A method for operating a progressive cavity pump wherein the stator has at least first and second active stator sections that are at different locations on the stator, comprising inserting a first rotor having a first active rotor section that is aligned with the first active stator section, and rotating the first rotor relative to the first active stator section such that the aligned first active rotor and stator sections generate a pumping force. Subsequently, the first rotor is removed and a second rotor is inserted having a second active rotor section that is aligned with the second active stator section, and rotating the second rotor relative to the second active stator section such that the aligned second active rotor and stator sections generate a pumping force.

Description

This application claims priority to and benefit of International Application Number PCT/CA2013/050393, “Progressive Cavity Pump and Method for Operating Same in Boreholes,” filed May 23, 2013, in its entirety, for all purposes.
FIELD
This invention relates generally to a progressive cavity pump and a method for operating same in boreholes such as in oil and gas wellbores.
BACKGROUND
A progressive cavity pump, also commonly known as a Moineau pump, is comprised of two interfacing helical components, namely, a stator and a rotor. Typically the stator comprises a cylindrical metal housing attachable to a tubing string and an elastomeric helical and longitudinally extending cavity mounted to the inside of the metal housing. Typically the rotor comprises a metal helical rod attachable to a rod string. As a general principle, the rotor has a helix having one helical order less than the stator i.e. the rotor has a helical order n and the stator has a helical order of n+1. For example, when the rotor is a single helix of helical order n=1, the stator has a double helix of helical order n=2, and when the rotor is a double helix with n=2, the stator is a triple helix with n=3, and so on. In such configurations open cavities exist within the pump. Rotating the rotor within the stator will cause these cavities to progress and to operate as a pump. Rotational means is typically provided by a motor, which drives the rotor via a rod string. The capacity for a progressive cavity pump to operate against a discharge pressure greater than the intake pressure is proportional to the number of stages within the pump. A stage is equal to one pitch length of the stator, and is defined by one revolution of the stator helix. For a given helix geometry, the pressure capacity of the pump increases as stages are added and the length of the pump increases proportionally. However, as the number of stages in a pump is increased, the required torque to drive the rotor is also increased since the pump becomes longer.

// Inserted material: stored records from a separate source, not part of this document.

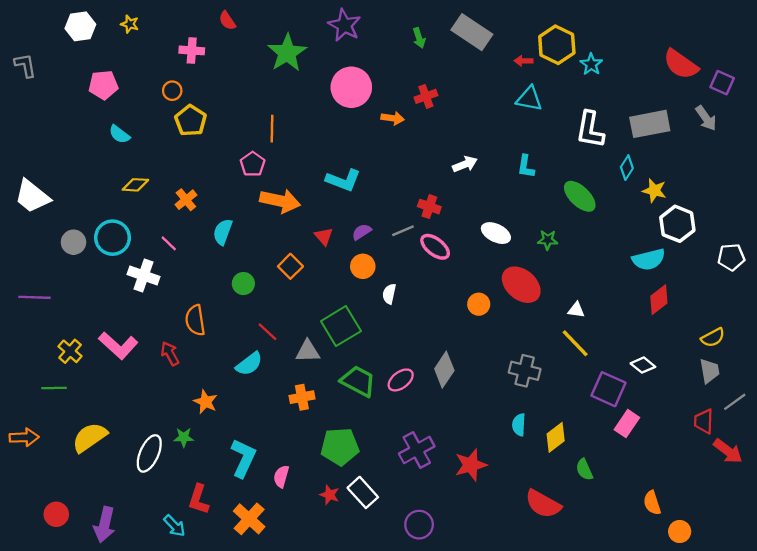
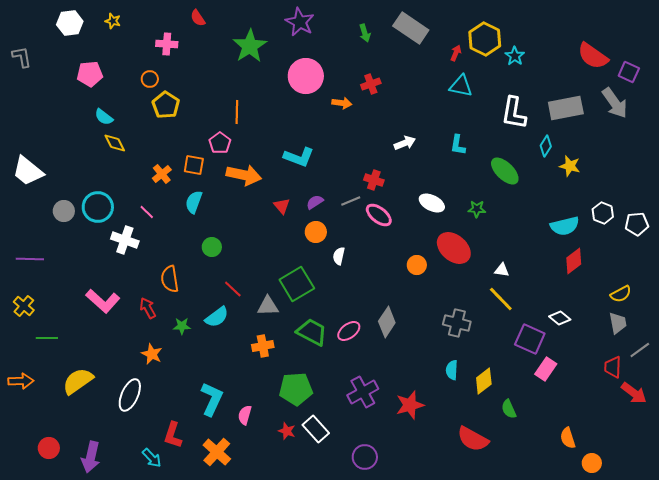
red arrow: (523, 61) -> (456, 53), turned 112
gray arrow: (706, 118) -> (615, 103), size x1.4
yellow diamond: (135, 185) -> (115, 143), moved, turned 60
white hexagon: (677, 224) -> (603, 213), moved, size x0.7
orange square: (290, 266) -> (194, 165), moved, turned -35
yellow cross: (70, 351) -> (24, 306), moved
orange star: (205, 402) -> (152, 354), moved
green star: (184, 437) -> (182, 326), moved

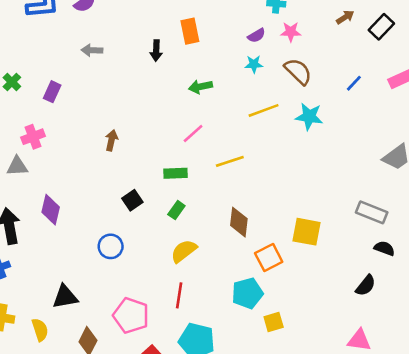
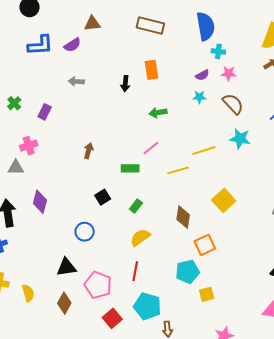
yellow line: (264, 110) -> (204, 151), moved
green rectangle: (176, 173) -> (130, 168), moved
yellow square: (307, 232) -> (224, 200), moved, turned 35
black triangle: (65, 297) -> (66, 267), moved

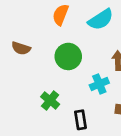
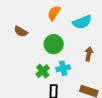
cyan cross: (99, 84) -> (63, 68), moved
green cross: (50, 100) -> (43, 71), moved

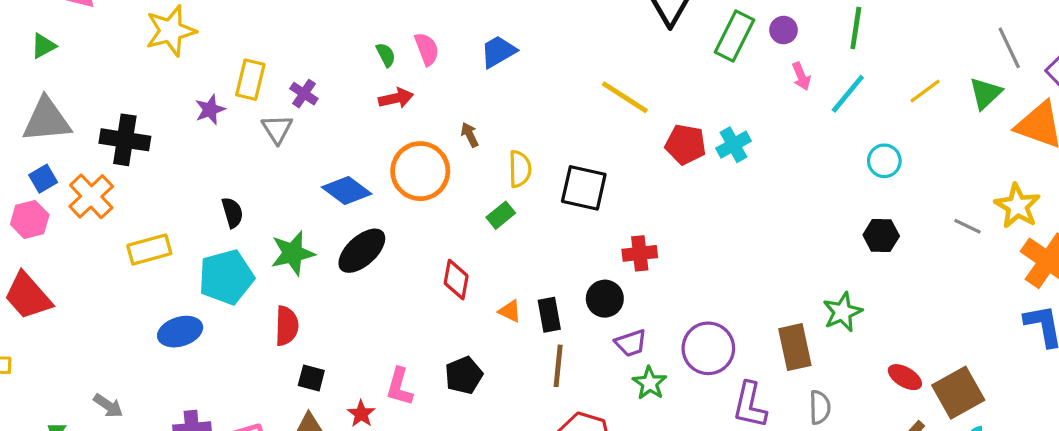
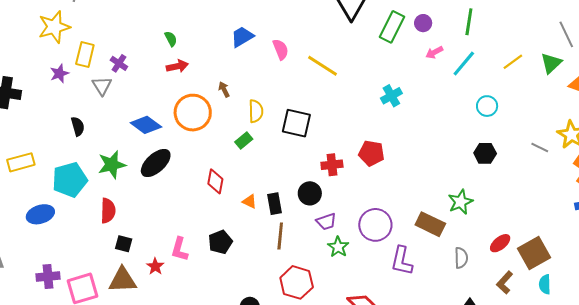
yellow star: (171, 31) -> (54, 27), moved
pink semicircle: (427, 49) -> (281, 49), moved
pink arrow: (801, 76) -> (434, 52), turned 84
red pentagon: (686, 144) -> (371, 153), moved
black semicircle: (232, 213) -> (78, 126), moved
brown rectangle: (795, 347) -> (430, 224), turned -52
red ellipse: (905, 377) -> (500, 243), turned -70
gray semicircle: (820, 407) -> (461, 258), moved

Progressive cavity pumps are particularly useful due to their capable handling of viscous and solid particulate laden fluids and have been deployed in a number of applications including transporting food, slurry, sewage and emulsions. An emulsion may consist of a number of different fluids including, but not limited to, a mixture of oil, water, sand and hydrocarbon gas. When pumping commonly ‘harsh’ fluids, the pump tends to wear over time to a point where it is no longer effective. Once a progressive cavity pump is no longer effective it must be replaced. In some applications, the cost to replace a progressive cavity pump can be prohibitive due to the cost of the pump parts as well as to the efforts undertaken to access the pump, and particularly the stator.
One application where accessing the stator is particularly challenging and costly is pumping in an oil or water wellbore. In wellbore applications, the pump is generally installed up to several thousand feet below ground level. Current practices for installing such a pump involve attaching the stator to the wellbore's tubing string and providing an inwardly protruding restriction in the tubing string either above or below the stator that is used to locate the rotor relative to the stator (known respectively as a “top locating” or a “bottom locating”); the tubing with the restriction and stator is then inserted into the borehole using a service rig. The rotor is attached to a rod string, which is inserted into the tubing string using the service rig; the rod string and rotor are lowered until contact is made with the restriction, at which point the rotor location relative to the stator is known and a rotor space out procedure may be completed. A variety of other tools can be attached to the rod string or tubing string without interfering with the inwardly protruding restriction or pump components.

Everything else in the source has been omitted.